Every decision was made in light of sustainability, with embedded energy, livability, and aesthetics all coming into play as the team learned to think about each decision in terms of its impact on the land and how it might foster a sense of community. The development team gave full expression to the master plan with specifications that called for green streets of porous asphalt and concrete—24 feet (7.3 m) wide with parking on both sides—and landscaping for rainwater infiltration. Pedestrians and bicyclists were given priority, along with public transit, and the decision was made to provide homes with only single-car garages.
Existing on-site resources were highly valued and are being employed in the project in the following ways:
- three old buildings that had housed maintenance shops and provided food storage are being restored to meet Leadership in Energy and Environmental Design Platinum standards;
- two large greenhouses are being restored to provide community gardens and nurture native plants;
- old metal buildings were deconstructed and used elsewhere;
- old foundations and walls were ground up for road base or broken up for retaining walls;
- a dozen dying fir trees were cut to the largest possible dimension with a portable mill;
- a 350-gallon- (1,325-liter-) per-minute well is providing geothermal heating and cooling for all the commercial and mixed-use buildings and 80 homes; and
- solar access and prevailing breezes were carefully factored into the layout.

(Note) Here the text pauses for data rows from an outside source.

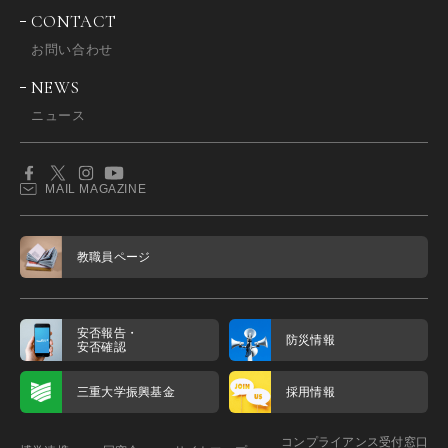
CONTACT
お問い合わせ
NEWS
ニュース
MAIL MAGAZINE
教職員ページ
安否報告・
防災情報
安否確認
三重大学振興基金
採用情報
コンプライアンス受付窓口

“When we started this thing six years ago, sustainable development was still regarded by many as the province of environmental zealots,” notes local developer Tony Nielsen, master plan coordinator for both the original Fairview project and the new Pringle Creek Community. “But we quickly learned—from the Urban Land Institute, from people like John Knott and Jim Heid, from projects like Stapleton and Prairie Crossing—that consumers were beginning to demand much more from their neighborhoods and more from their homes.” But the question remained whether the Salem market— considerably more conservative than Portland’s—was ready for sustainable development.
The answer came on a warm afternoon last August when more than 700 people came out to see the site before a spade of dirt had been turned. They came to hear about the vision, to see the plans, and to become part of something new. Today, 11 model homes are under construction, work is about to begin on 20 custom homes, and sales have just started. “We’re in the path of growth, in every sense,” says Myers. “Salem is growing rapidly, south Salem is the designated location for growth during the coming decade, and Oregon has always been a leader in managed growth and now sustainable development. But more than any of these—sustainable development, green building, smart growth, new urbanism, whatever we call it—the market is demanding real communities.” UL
MICHAEL MEHAFFY is an author, researcher, and sustainable development consultant based in Portland, Oregon. He formerly was director of education for the Prince’s Foundation for the Built Environment in London, where he founded a professional education program in sustainable communities in partnership with the U.K. government and other major organizations.